Historicamente, houve 26 mega-incêndios em Portugal. Onze desses 26 incêndios ocorreram em 2017 e oito desses foram nos dias 15 e 16 de Outubro. Os dois maiores incêndios de sempre em Portugal ocorreram nestes dois dias, na Lousã e em Arganil, com áreas ardidas de, respectivamente, 65 mil hectares e 38 mil hectares. A estes oito mega-incêndios acrescem mais três grandes incêndios, com área ardida superior a cinco mil hectares nestes dias. Segundo o relatório, foi a primeira vez que se registou na Europa a ocorrência de mega-incêndios no Outono. Nestes dois dias ocorreu, fruto da conjugação do furacão Ofélia e das condições climatéricas no território continental, um fenómeno piro-convectivo, o maior de sempre na Europa e o maior do mundo em 2017, tendo ardido uma média de dez mil hectares por hora entre as 16h da tarde de 15 Outubro e as 5h da manhã de 16 de Outubro.

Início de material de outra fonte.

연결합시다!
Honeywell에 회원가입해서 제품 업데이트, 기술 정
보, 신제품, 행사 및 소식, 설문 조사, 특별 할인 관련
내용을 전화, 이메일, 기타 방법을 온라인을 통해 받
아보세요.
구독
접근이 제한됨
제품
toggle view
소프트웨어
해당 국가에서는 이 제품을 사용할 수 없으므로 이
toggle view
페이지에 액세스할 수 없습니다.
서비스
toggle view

Nestas condições, como o relatório aponta, a área ardida poderia até ter sido superior, mas o gigantismo dos incêndios competiu entre si. E aqui, dificilmente seria possível haver uma enorme selecção entre espécies florestais, tal foi a velocidade e intensidade do inferno das chamas de 15 e 16 Outubro de 2017. Ainda assim, no centro do segundo maior incêndio de sempre em Portugal, o de Arganil, houve uma pequena fatia de mata pública que persistiu. A histórica Mata da Margaraça, composta principalmente por carvalho alvarinho, castanheiros, aveleiras, ulmeiros, cerejeiras, nogueiras, medronheiros, loureiros e azeireiro, considerada pelo Instituto de Conservação da Natureza como uma “relíquia” de florestas do passado, viu menos de 20% da sua área ardida, apesar de estar cercada por área ardida em todos os lados. Sem bombeiros ou apoio relevante, a sua estrutura de espécies e de ecossistema conseguiu reduzir a intensidade do fogo dos extremos para o centro. Foi a composição de espécies desta floresta que combateu o incêndios e o seu núcleo, mais maduro, ficou intacto, como destaca o relatório da comissão.
O bailinho dos defensores do eucalipto sob estes resultados não revela que em 2017 arderam 123 mil hectares de pinheiro-bravo e 97 mil hectares de eucalipto e que esses dois números são os maiores de sempre para as duas espécies. Também não revela que, dessa área, os pinheiros deverão ter morrido quase todos, enquanto nos eucaliptos o nível de mortalidade deverá estar perto de apenas 5%, bastando umas semanas para vê-los emergir de novo. Também não revela que a área de matos ardida foi de 42%, a mais baixa desde 2005. Ignora que houve espécies que quase não arderam, e que o território nacional não está condenado a ter de escolher apenas entre pinheiro-bravo e eucalipto. Ignora o próprio relatório.
Existe obviamente uma preferência por espécies nos incêndios, e que é perceptível até num ano infernal como 2017. Só a discriminação acirrada contra as espécies florestais que não dão dinheiro imediato justifica que se tenha feito este triste bailinho, regozijando-se pelo facto de o pinheiro-bravo, espécie em profundo declínio no nosso território, ter ardido mais do que o eucalipto, a espécie mais plantada do nosso país. É que essa é uma informação que, sozinha, diz pouco mais do que nada.